The Romanticism that is familiar to us is rather reassuring, it shows melancolic men with their hair to the wind - like Chateaubriand by Girodet-, solitary characters in a beautiful natural setting, as with Friedrich for example. But there is another version, inhabited by frightening creatures such as ghosts or other monsters, in a natural setting that is poisonous and stiffling, where everything seems to be animated by a subterranean life. That is the version the musée d’Orsay is exploring in an exhibition that is open until 6 June 2013 and in the catalogue that accompanies it. We know its main interpreters, such as Böcklin, Füssli, Goya or Blake.
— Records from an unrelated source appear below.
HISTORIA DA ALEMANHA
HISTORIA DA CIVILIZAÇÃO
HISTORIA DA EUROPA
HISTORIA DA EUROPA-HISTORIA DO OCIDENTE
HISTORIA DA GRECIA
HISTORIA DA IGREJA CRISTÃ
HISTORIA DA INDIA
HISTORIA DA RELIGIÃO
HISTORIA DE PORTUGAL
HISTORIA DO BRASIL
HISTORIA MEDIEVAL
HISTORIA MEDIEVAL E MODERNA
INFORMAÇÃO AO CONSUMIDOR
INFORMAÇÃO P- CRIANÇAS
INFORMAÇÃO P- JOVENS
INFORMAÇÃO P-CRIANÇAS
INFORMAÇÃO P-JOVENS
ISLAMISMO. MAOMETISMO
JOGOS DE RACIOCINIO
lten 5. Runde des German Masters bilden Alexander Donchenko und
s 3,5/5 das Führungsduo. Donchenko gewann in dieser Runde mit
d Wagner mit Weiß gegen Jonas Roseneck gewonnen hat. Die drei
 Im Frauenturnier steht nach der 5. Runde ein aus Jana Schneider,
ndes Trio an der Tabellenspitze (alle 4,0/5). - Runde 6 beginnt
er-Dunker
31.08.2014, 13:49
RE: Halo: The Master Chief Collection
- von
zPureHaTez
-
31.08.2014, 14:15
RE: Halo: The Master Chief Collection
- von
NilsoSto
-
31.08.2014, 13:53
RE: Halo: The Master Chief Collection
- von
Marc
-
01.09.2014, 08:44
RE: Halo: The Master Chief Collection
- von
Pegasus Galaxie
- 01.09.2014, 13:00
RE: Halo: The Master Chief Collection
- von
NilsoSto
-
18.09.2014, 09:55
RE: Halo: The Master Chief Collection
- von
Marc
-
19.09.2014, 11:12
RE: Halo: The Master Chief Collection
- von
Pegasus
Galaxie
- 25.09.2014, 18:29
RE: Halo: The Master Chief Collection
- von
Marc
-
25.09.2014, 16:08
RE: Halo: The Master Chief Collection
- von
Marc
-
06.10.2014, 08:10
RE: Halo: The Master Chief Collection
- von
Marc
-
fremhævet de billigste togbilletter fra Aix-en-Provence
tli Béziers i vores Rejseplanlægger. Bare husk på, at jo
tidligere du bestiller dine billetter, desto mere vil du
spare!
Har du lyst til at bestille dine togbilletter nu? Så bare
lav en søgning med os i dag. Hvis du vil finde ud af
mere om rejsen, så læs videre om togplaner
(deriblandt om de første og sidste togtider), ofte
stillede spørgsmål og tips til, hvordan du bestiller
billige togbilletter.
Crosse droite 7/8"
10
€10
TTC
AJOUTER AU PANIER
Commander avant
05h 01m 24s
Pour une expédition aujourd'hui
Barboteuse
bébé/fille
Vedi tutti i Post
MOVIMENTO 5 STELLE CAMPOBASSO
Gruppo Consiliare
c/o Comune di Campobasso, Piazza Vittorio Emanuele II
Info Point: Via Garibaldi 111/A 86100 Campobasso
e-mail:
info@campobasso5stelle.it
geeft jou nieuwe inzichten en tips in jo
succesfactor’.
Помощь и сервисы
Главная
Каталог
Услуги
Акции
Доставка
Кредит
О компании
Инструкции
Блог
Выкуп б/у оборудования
But this event gives us the opportunity to (re) discover others who are not often exhibited, from the homeric fires by John Martin to the frightening processions by Ernst Ferdinand Oehme, the dead towns of Degouve de Nuncques to the vanities of Léon Frédéric. The descendants of this black, sinister Romanticism. This Romanticism, dark and Satanical, is traced all the way to Kubin, the Surrealists and even the movies between the two wars, such as the Nosferatu by Murnau and the Dracula by Tod Browning all worthy descendants!
L’ange du bizarre, le romantisme noir, collective work directed by Côme Fabre and Felix Krämer, Haje Cantz, 2013, 304 p., 45 €.